How To Make The Sun Set On Sun Spots
Here’s a cruel beauty fact: No matter how many applications of triple-digit sunblock you slather on, you can still end up with “sun spots,” or brown patches of discolored skin speckled around your eyes, nose, and cheeks—even with the seemingly permanent gray skies that have settled over Manhattan of late. Genetics, hormonal changes, and a host of other factors can trigger the release of pigment-producing cells that create that tea-stained effect on your face. But complacency is not your only option. It is possible, albeit difficult, to deal with this incredibly stubborn affliction that affects women of all ethnicities.
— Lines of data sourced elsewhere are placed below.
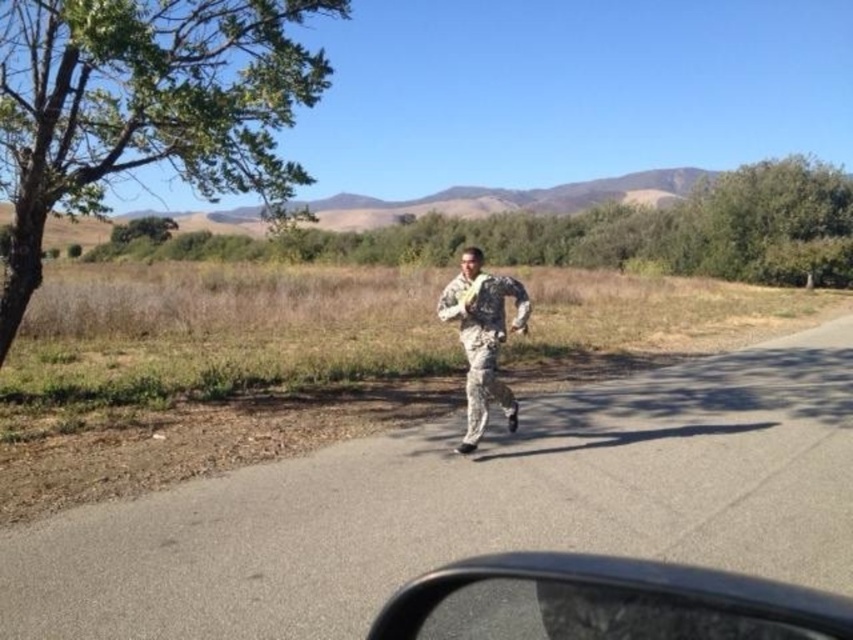 Question: Among these objects, which one is farthest from the camera?

Choices:
 (A) camouflage fabric soldier at center
 (B) transparent plastic car window at lower center

Answer: (A)

Question: Is transparent plastic car window at lower center positioned in front of camouflage fabric soldier at center?

Choices:
 (A) no
 (B) yes

Answer: (B)

Question: Which of the following is the farthest from the observer?

Choices:
 (A) (474, 291)
 (B) (676, 627)

Answer: (A)

Question: Considering the relative positions of transparent plastic car window at lower center and camouflage fabric soldier at center in the image provided, where is transparent plastic car window at lower center located with respect to camouflage fabric soldier at center?

Choices:
 (A) right
 (B) left

Answer: (A)

Question: Can you confirm if transparent plastic car window at lower center is bigger than camouflage fabric soldier at center?

Choices:
 (A) no
 (B) yes

Answer: (A)

Question: Which object appears farthest from the camera in this image?

Choices:
 (A) camouflage fabric soldier at center
 (B) transparent plastic car window at lower center

Answer: (A) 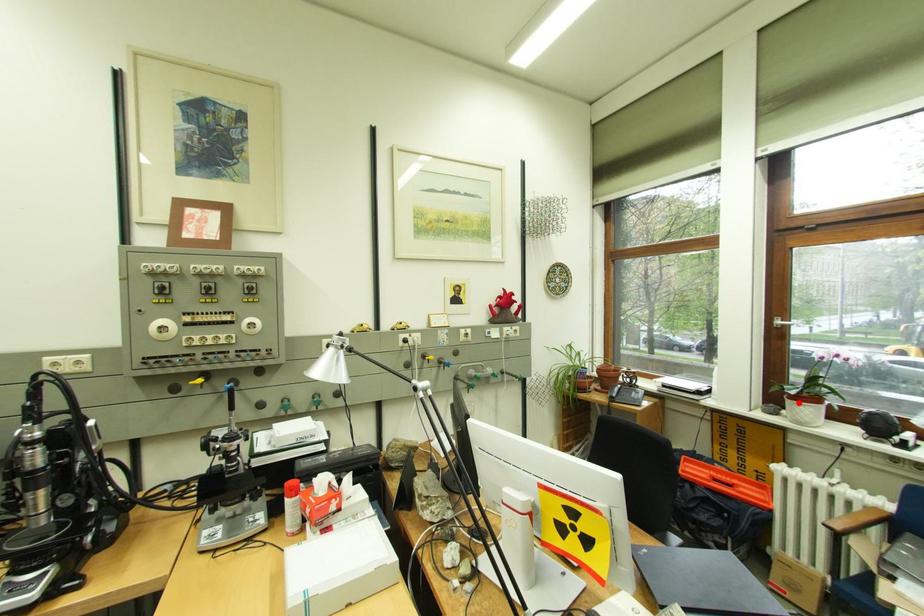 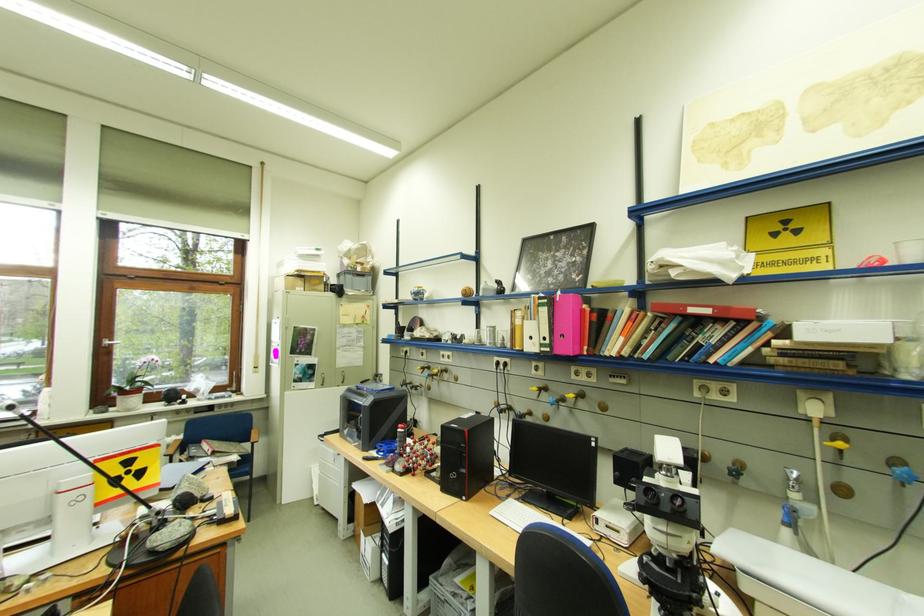 Locate, in the second image, the point that corresponds to the highlighted location in the first image.

(130, 399) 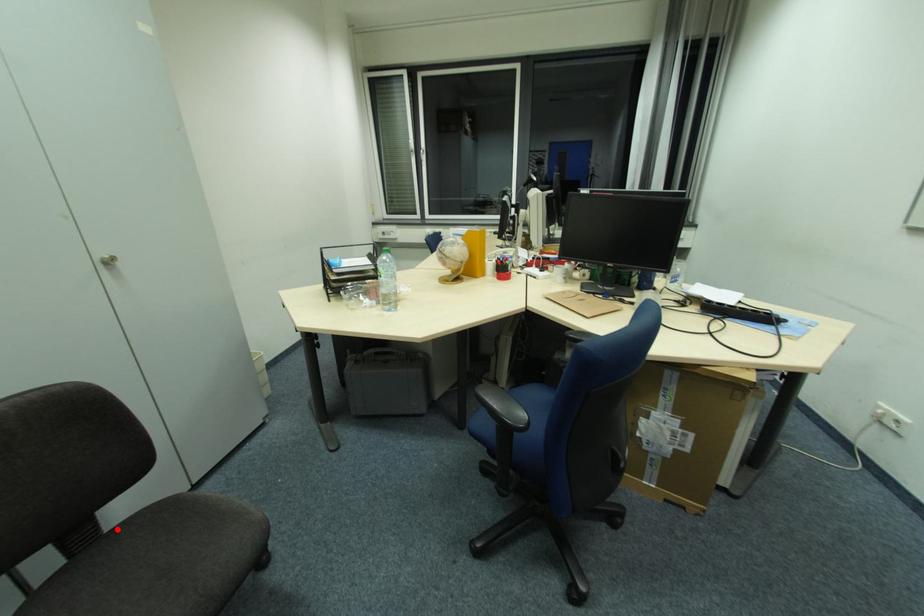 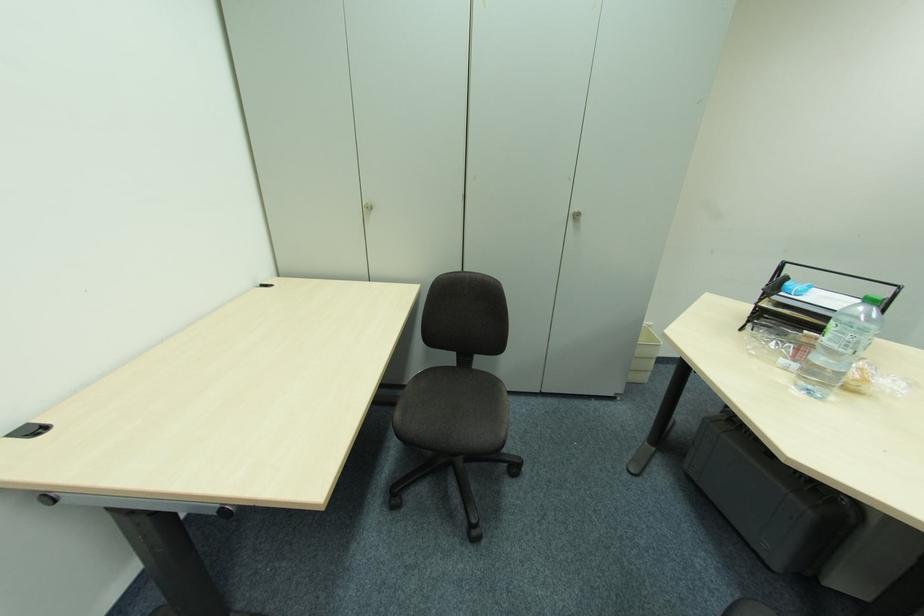 Locate, in the second image, the point that corresponds to the highlighted location in the first image.

(477, 371) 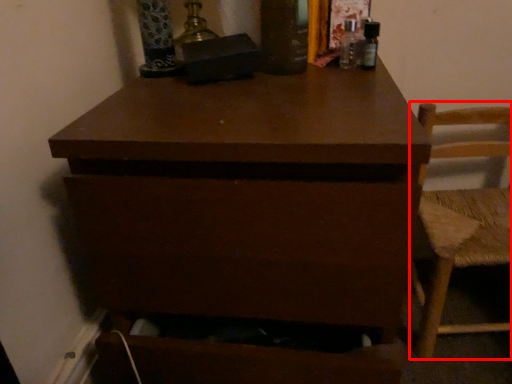 Question: Considering the relative positions of chair (annotated by the red box) and chest of drawers in the image provided, where is chair (annotated by the red box) located with respect to the staircase?

Choices:
 (A) left
 (B) right

Answer: (B) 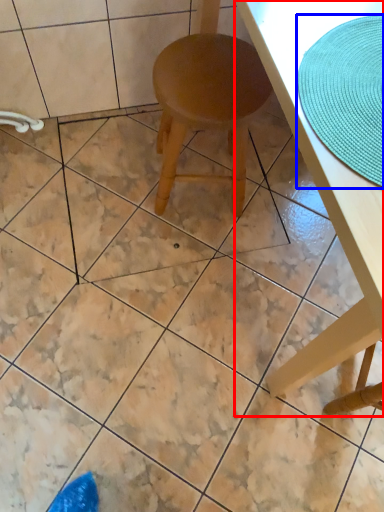 Question: Which of the following is the closest to the observer, table (highlighted by a red box) or mat (highlighted by a blue box)?

Choices:
 (A) table
 (B) mat

Answer: (A) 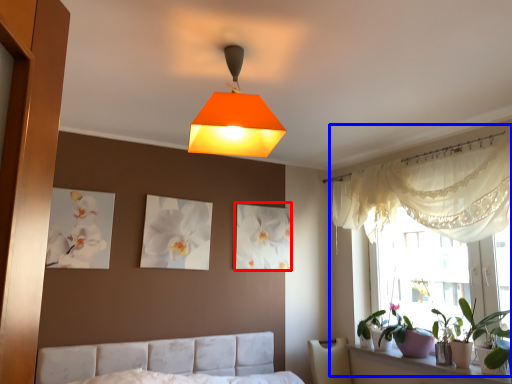 Question: Which object appears farthest to the camera in this image, picture frame (highlighted by a red box) or bay window (highlighted by a blue box)?

Choices:
 (A) picture frame
 (B) bay window

Answer: (A) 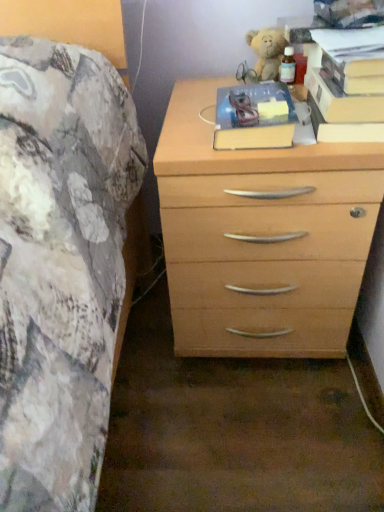 At what (x,y) coordinates should I click in order to perform the action: click on free space to the left of hardcover book at upper right, placed as the 2th paperback book when sorted from left to right. Please return your answer as a coordinate pair (x, y). The width and height of the screenshot is (384, 512). Looking at the image, I should click on (205, 117). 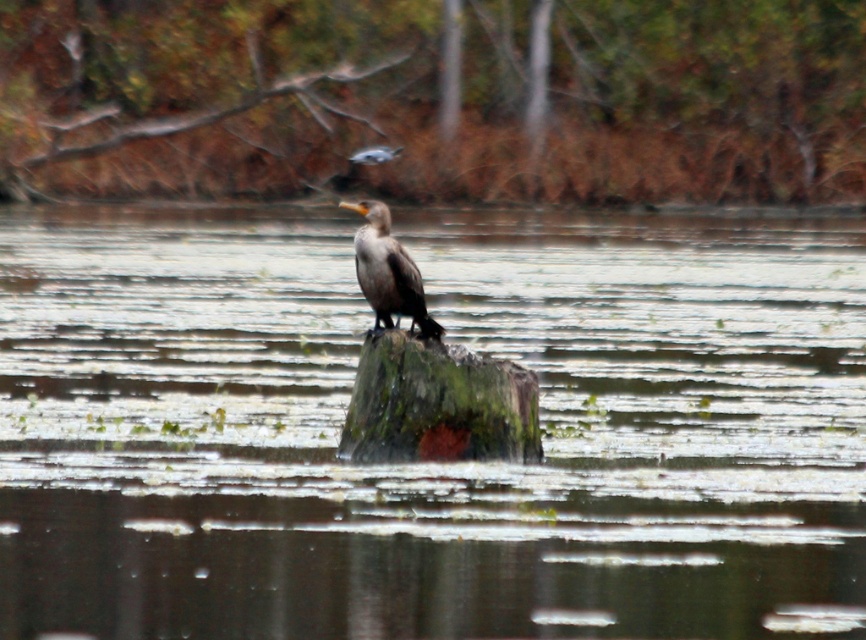 You are a wildlife photographer aiming to capture a closeup shot of the green mossy log at center. Your camera has a maximum zoom range of 10 meters. Can you take the photo without moving closer?

The green mossy log at center is 7.50 meters away from the camera. Since the camera can zoom up to 10 meters, you can take the closeup shot without moving closer.

You are a photographer trying to capture the bird in the scene. You notice the green mossy stump at center and the dark brown feathers at center. Which object is taller in the image?

The green mossy stump at center is taller than the dark brown feathers at center. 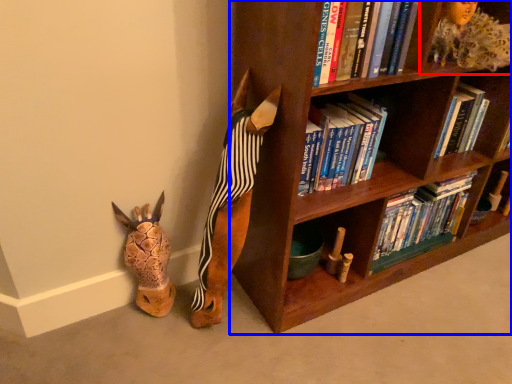 Question: Among these objects, which one is farthest to the camera, shelf (highlighted by a red box) or bookcase (highlighted by a blue box)?

Choices:
 (A) shelf
 (B) bookcase

Answer: (A)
To help you figure out where to start, we talked to New York City-based dermatologist Doris Day, who has developed a unique regimen that could put a more even-toned complexion well within your grasp.
Why is skin discoloration so common, even if you avoid the sun?
Because any kind of change to your skin’s balance—from trauma, hormonal fluxes, or inflammation—can lead to pigment alteration. Even a simple thing like scratching a pimple can do this. The sun makes everything worse; just a little time outside can deepen a few faint spots. That’s why you need to be diligent about your SPF. It should be at least 30, and broad-spectrum to protect against UVA/UVB rays.
Is there a specific sun product you’d recommend? There seem to be so many options flooding the market around this time of year.
I really like Neutrogena Ultra Sheer Dry-Touch Sun Block 100+. The level isn’t a gimmick. It works; I’ve seen the studies!
Prevention of future spots, check. What about treating the ones you already have, though?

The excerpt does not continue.